Excerpted data ▸

——

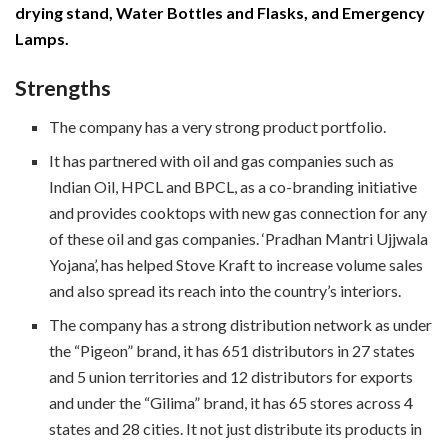
drying stand, Water Bottles and Flasks, and Emergency
Lamps.
Strengths
The company has a very strong product portfolio.
It has partnered with oil and gas companies such as
Indian Oil, HPCL and BPCL, as a co-branding initiative
and provides cooktops with new gas connection for any
of these oil and gas companies. ‘Pradhan Mantri Ujjwala
Yojana’, has helped Stove Kraft to increase volume sales
and also spread its reach into the country’s interiors.
The company has a strong distribution network as under
the “Pigeon” brand, it has 651 distributors in 27 states
and 5 union territories and 12 distributors for exports
and under the “Gilima” brand, it has 65 stores across 4
states and 28 cities. It not just distribute its products in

——

Problem ▸
Everything from the line that contains "It has partnered" through the final line of the listing is to be restated word for word, and nothing more.

The answer ▸
It has partnered with oil and gas companies such as
Indian Oil, HPCL and BPCL, as a co-branding initiative
and provides cooktops with new gas connection for any
of these oil and gas companies. ‘Pradhan Mantri Ujjwala
Yojana’, has helped Stove Kraft to increase volume sales
and also spread its reach into the country’s interiors.
The company has a strong distribution network as under
the “Pigeon” brand, it has 651 distributors in 27 states
and 5 union territories and 12 distributors for exports
and under the “Gilima” brand, it has 65 stores across 4
states and 28 cities. It not just distribute its products in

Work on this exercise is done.